**Exercise:** A faithful copy without images is required: write out all the records exactly.

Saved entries
═══

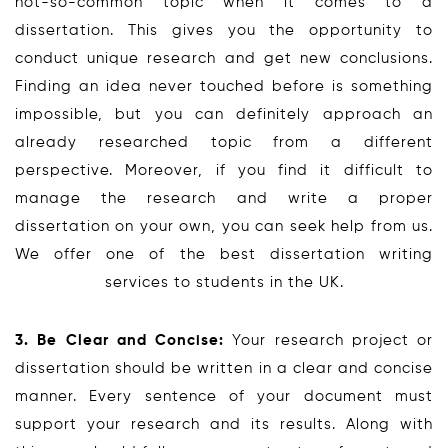
not-so-common topic when it comes to a
dissertation. This gives you the opportunity to
conduct unique research and get new conclusions.
Finding an idea never touched before is something
impossible, but you can definitely approach an
already researched topic from a different
perspective. Moreover, if you find it difficult to
manage the research and write a proper
dissertation on your own, you can seek help from us.
We offer one of the best dissertation writing
services to students in the UK.
3. Be Clear and Concise:
Your research project or
dissertation should be written in a clear and concise
manner. Every sentence of your document must
support your research and its results. Along with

═══

**Answer box:**
not-so-common topic when it comes to a
dissertation. This gives you the opportunity to
conduct unique research and get new conclusions.
Finding an idea never touched before is something
impossible, but you can definitely approach an
already researched topic from a different
perspective. Moreover, if you find it difficult to
manage the research and write a proper
dissertation on your own, you can seek help from us.
We offer one of the best dissertation writing
services to students in the UK.
3. Be Clear and Concise:
Your research project or
dissertation should be written in a clear and concise
manner. Every sentence of your document must
support your research and its results. Along with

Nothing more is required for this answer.